Six years ago, when I had itches of entrepreneurship to scratch, I was lucky to be introduced to Matt Mohebbi, a young man who­--though coming from a much different background and expertise--was sniffing around the same problem: how to use technology to bring people better health.

Matt had just left a dream job at Google, where he was thoroughly schooled in the quantitative approach to the workplace and, most significantly, the holy combination of objectives and key results, or OKRs--a method to measure what a company aims to achieve and how an employee could measurably and meaningfully contribute.

After interviewing each other's former colleagues (a step I highly recommend to any prospective co-founders), Matt and I decided to join forces as co-founders of And frankly, though I was CEO and Matt was CTO, Matt was much better versed in the vocabulary of setting goals and calibrating progress, on a company basis and an individual basis.

The thing about OKRs, as practiced at Google, is that they are precise. Every nuance is factored in, and the ultimate set of OKRs is shared widely with universal buy-in. Everyone understands how his or her work contributes to meeting a goal. The Google workplace is a highly engineered system (as you would expect). OKRs are built in layers: Company OKRs are written by the leadership team, team OKRs by the senior vice presidents and vice presidents, and so on down the ladder.

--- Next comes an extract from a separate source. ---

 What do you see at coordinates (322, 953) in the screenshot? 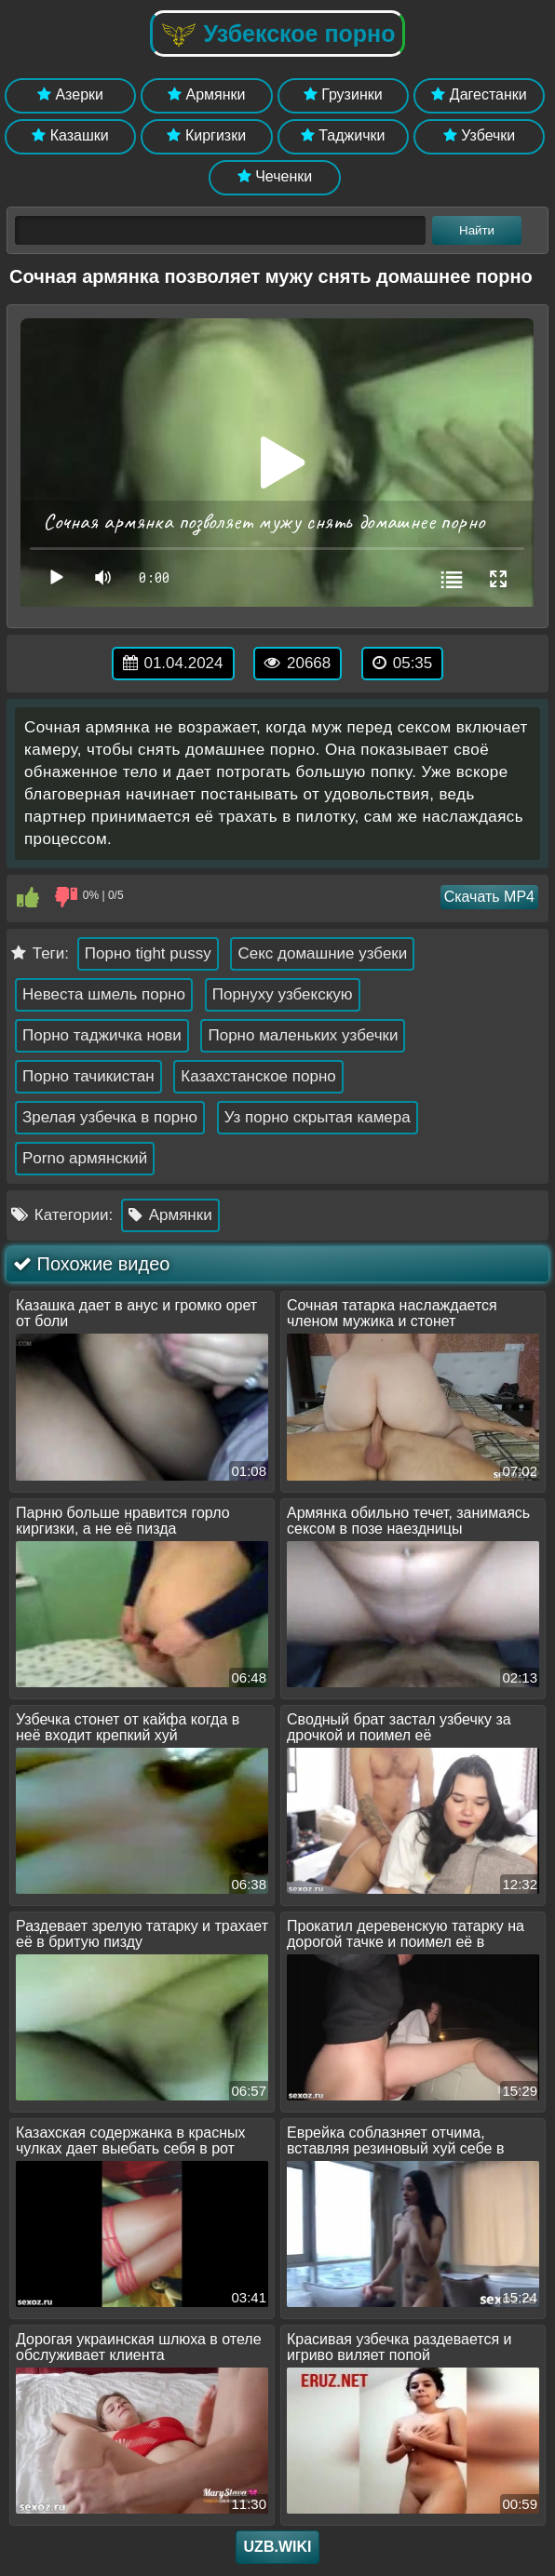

But most startups are not Google. In a typical startup, things are much less holistic and much more dynamic. So how should the everyday entrepreneur think about goal-setting, for the enterprise and for its employees?

At our startup and at the company that acquired us, GoodRx, Matt (who now serves as vice president of R&D) has brought process and protocol into the setting of useful targets in environments that are far less analytical than Google's (that is, anywhere else). And he's come up with three factors that contribute to effective goal-setting.


Make sure to get goals from the top before getting them from the bottom. And make sure people understand why some objectives were chosen and why others were not. Sometimes understanding what not to focus on in a quarter is more important than what to focus on. "This sounds very simple and obvious," Matt says, "but it's amazing how many organizations skip the company or team OKRs yet still ask people to put together their own personal goals."


Make your goals as specific as they need to be--but don't force specifics when they aren't there yet. Putting something down is better than nothing, especially at a smaller, early-stage enterprise. "Many startups don't know exactly what they are building even as they are building it," Matt says. "I've found that goal-setting is even more important when the runway is shorter and what you are building more uncertain."


Know the difference between stretch goals and must-hit targets. Ideally, company goals will be difficult but achievable, with each objective or key result assigned to an owner, and each owner armed with what he or she needs to achieve it (resources, knowledge, and so on). "Be sure to set some objectives that inspire, that may take years to achieve, and that will provide a consistent direction for the different parts of the company," Matt says. "You don't want much daylight between your goals and your mission."

It's important to remember that OKRs and performance reviews are different; when OKRs are challenging, it's possible to have low scores but good performance reviews for individuals. It's important to know why a goal was missed, and to move forward, together.